Starting out as introverts, both Yuri and I read voraciously and were proliferate in writing cards, responding to letters, and sending postcards to friends. We kept diaries, calendars, writing tablets, and leather-bound journals for most of our lives. Scraps of paper, postcards, and small calendar books mark my events and journeys. We have letters, photos, and ticket stubs. Ephemeral things. Tactile items that trigger a memory. A moment in time that makes us who we are.
Over thirty years, our lives crisscrossed from the early 1970s at Dodd’s to our connection at a 2009 Kinderhook reunion event. During the after-party, I asked him to be a guest on my podcast Film Festival reViews – we had such a great conversation that it turned into a two-part podcast.
Music-making and the art of conversation finally merged into a match. I adore his syntax. We have been together ever since taking the less well-traveled route, taking the opportunities that make our lives an adventure of a lifetime. These stories are one of a kind, one in a million. Here’s a bit of who we are.
CHRISTINA
Her background in art and design includes a B.A. in studio art and graphic design and an M.A. in fiber and textile graphics. She worked in a “Mad Men” world of advertising, garnering awards for print publication, radio, and television. She became quite good at it and worked from freelance gigs to full-time art director and creative director in the NY/NJ metro area. Eventually, she found her niche as a tech chick, transforming from analog precision to digital professional. A forever Macophile, she adopted an integration philosophy refusing to give up her Mac in a PC work environment.
She completed an M.A. in Producing for Film and Video from American University, Washington, DC, and looked forward to a future in filmmaking when the disastrous 9/11 happened. The whole world stopped. When the third plane crashed into the Pentagon, I volunteered with the Red Cross to organize the massive outpouring of material support coming from all around the country. It was a reaction to wanting to do something during a traumatic time.
It took a while to get back into the game. I worked for an international Public Relations firm on K Street, a wildlife sanctuary and pet cemetery, eventually moving back to New Jersey and becoming managing editor for Film Festival Reporter’s print publication. Connections with Fort Lee Film Commission introduced me to the first woman film director Alice Guy Blache and I fell into a rabbit hole. This led me to find stories about other women directors in the biz that I wanted to have conversations with them. The analog merged with new digital technology on New Year’s Eve 2006. From then on, I was a Reel Jersey Girl, founder and host of Film Festival reViews when no one knew what a podcast was.
YURI
His entire being embodies music – mind, body, and soul. Born and raised in Trenton, New Jersey, he began playing violin at age six and continued into his high school years, winning the Mercer County String Competition. He studied International Relations and Russian Poets at Rutgers University and was accepted into the School of Social and Political Sciences at the University of Glasgow, UK. Instead of a career in symphonies or the international political stage, he turned to guitar and wrote lyrics about the state of affairs in the world and in his life.

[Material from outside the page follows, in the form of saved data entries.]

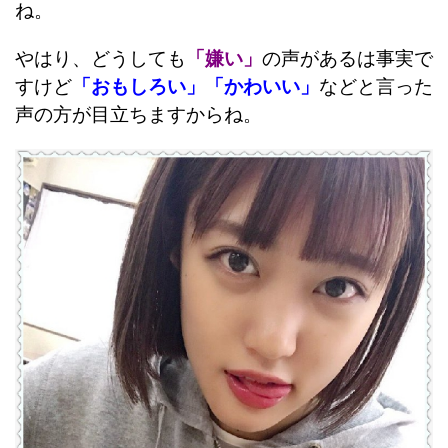
ね。
やはり、どうしても
「嫌い」
の声があるは事実で
すけど
「おもしろい」「かわいい」
などと言った
声の方が目立ちますからね。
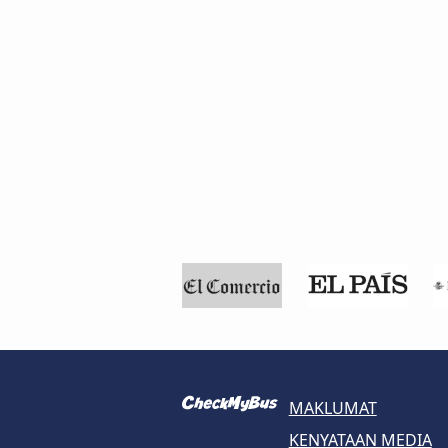
MAKLUMAT
KENYATAAN MEDIA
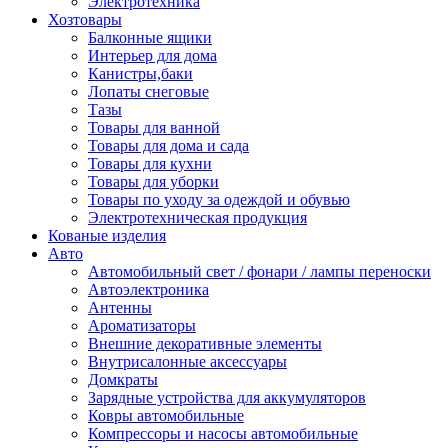
Электротехника
Хозтовары
Балконные ящики
Интерьер для дома
Канистры,баки
Лопаты снеговые
Тазы
Товары для ванной
Товары для дома и сада
Товары для кухни
Товары для уборки
Товары по уходу за одеждой и обувью
Электротехническая продукция
Кованые изделия
Авто
Автомобильный свет / фонари / лампы переноски
Автоэлектроника
Антенны
Ароматизаторы
Внешние декоративные элементы
Внутрисалонные аксессуары
Домкраты
Зарядные устройства для аккумуляторов
Ковры автомобильные
Компрессоры и насосы автомобильные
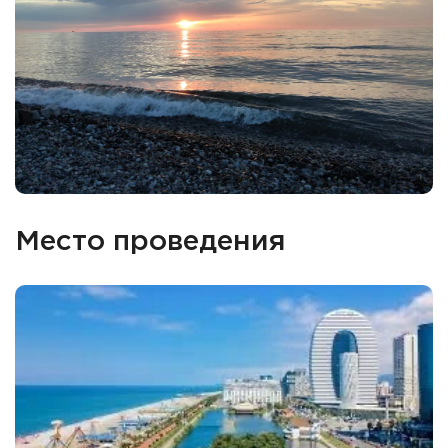
Место проведения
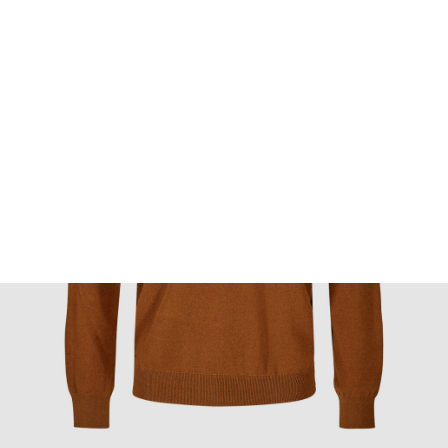
FOOTWEAR
ACCESSOIRES HOMME
ARCHIVES MAN
ARCHIVES WOMAN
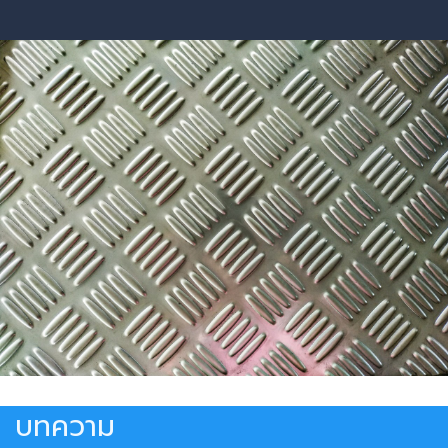
บทความ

He moved back into a Rutgers dorm and became a founding member of Kinderhook Creek (later dropping the “Creek”), playing guitar, fiddle, writing tunes, and learning classical voice techniques with his vocal coach, Tom Rexdale, a prominent ragtime piano player and “Professor of Singing” out of the Julliard School, New York City. Not surprisingly, Yuri took a teaching approach with fellow players, often referred to as “Professor.”
Kinderhook, arguably one of the most popular country-rock bands during the 1970s, contributed to the early establishment of the New Jersey music scene. Yuri famously performed Jean Luc Ponty’s New Country during Kinderhook’s performance venues, including the Stone Pony and the Capitol Theater, and before a 25,000 Schaeffer Summer Music Festival crowd. Subsequently, he performed original music with Bombay, traditional Irish band Trinity II; and was a substantial contributor to the compositions of Gunther Ford in The World.
Over the next decade, Yuri turned to harmonic influences of Steely Dan, Manhattan Transfer, with a progressive rock approach for his vocally-infused band, Now, Voyager and its critically acclaimed Currents, a CD made up of original compositions. Drawing poetic inspiration from other genres including classical, jazz, indigenous folk, and World music influenced original compositions forming his instrumental quintet Grupo Yuri Jazz. In March 2021, he released a collection of work, Undiscovered Country, many coming from the Permafrost Tapes rescued during the 2012 Hurricane Irene flooding. Yuri’s songs are poetic and soul-searching, full of political irony and heartfelt love stories– finding it, living it, breaking up from it.
Nell
The calico feline came along with Christina on many journeys, making herself an indispensable member (she is a mouse catcher extraordinaire) and accepting Yuri as part of their permanent entourage. She mostly taught them the art and meditation of napping, good catnip, and double harmonic purring.